Supplied entries START

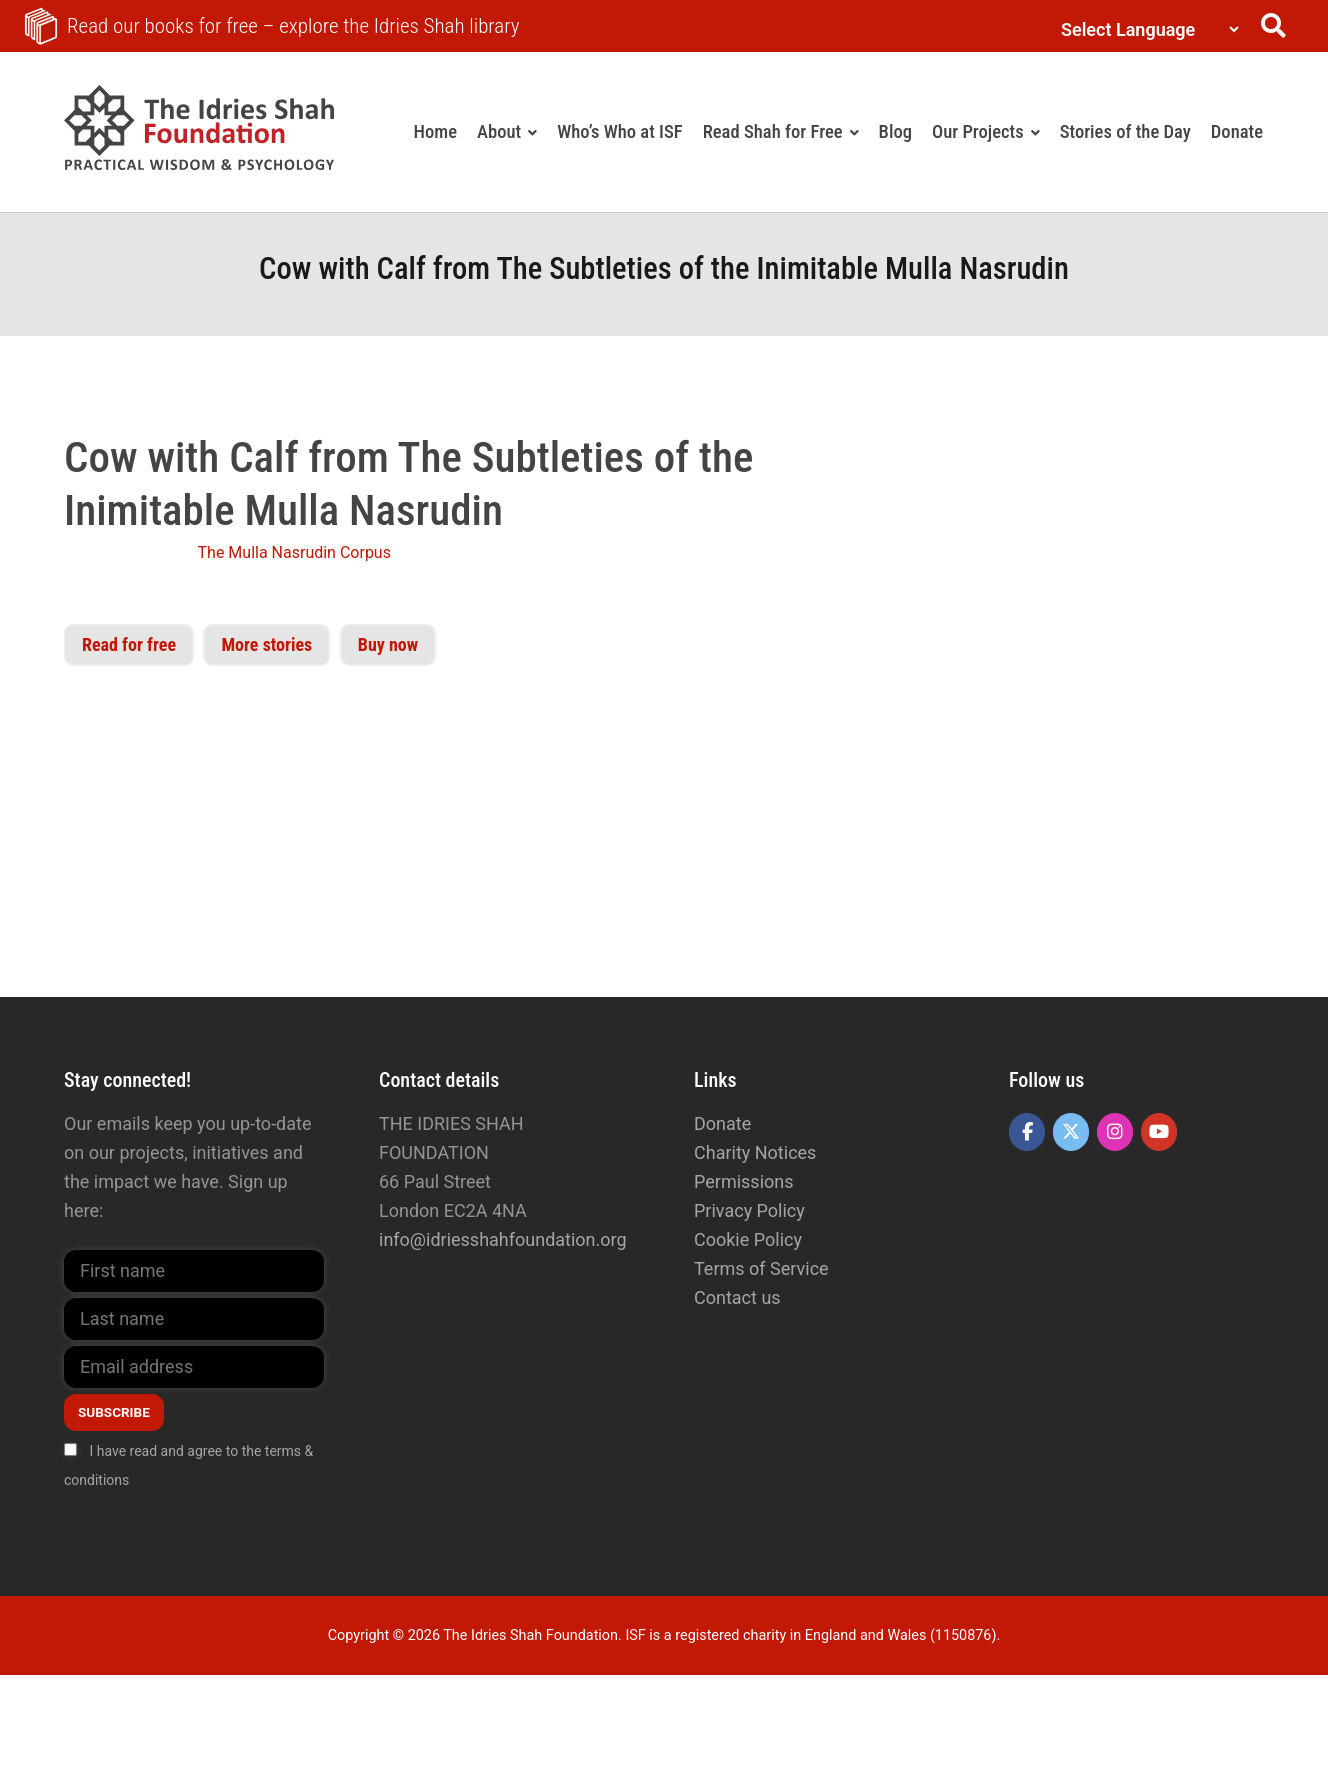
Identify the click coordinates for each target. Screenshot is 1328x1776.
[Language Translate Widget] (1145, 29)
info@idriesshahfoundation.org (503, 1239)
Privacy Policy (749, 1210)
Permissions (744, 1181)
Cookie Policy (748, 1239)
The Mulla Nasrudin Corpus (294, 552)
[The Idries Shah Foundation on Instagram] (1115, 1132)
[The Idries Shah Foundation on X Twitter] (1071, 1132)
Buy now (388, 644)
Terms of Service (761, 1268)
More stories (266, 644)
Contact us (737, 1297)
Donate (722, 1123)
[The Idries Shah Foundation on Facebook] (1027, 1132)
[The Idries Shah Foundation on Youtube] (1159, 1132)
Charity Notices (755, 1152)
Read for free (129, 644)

Supplied entries END

• _What the task requires_: Exactly the lines from the one containing "Contact us (737, 1297)" through the final line above, and only those, should be given again.

• _Your solution_:
Contact us (737, 1297)
Donate (722, 1123)
[The Idries Shah Foundation on Facebook] (1027, 1132)
[The Idries Shah Foundation on Youtube] (1159, 1132)
Charity Notices (755, 1152)
Read for free (129, 644)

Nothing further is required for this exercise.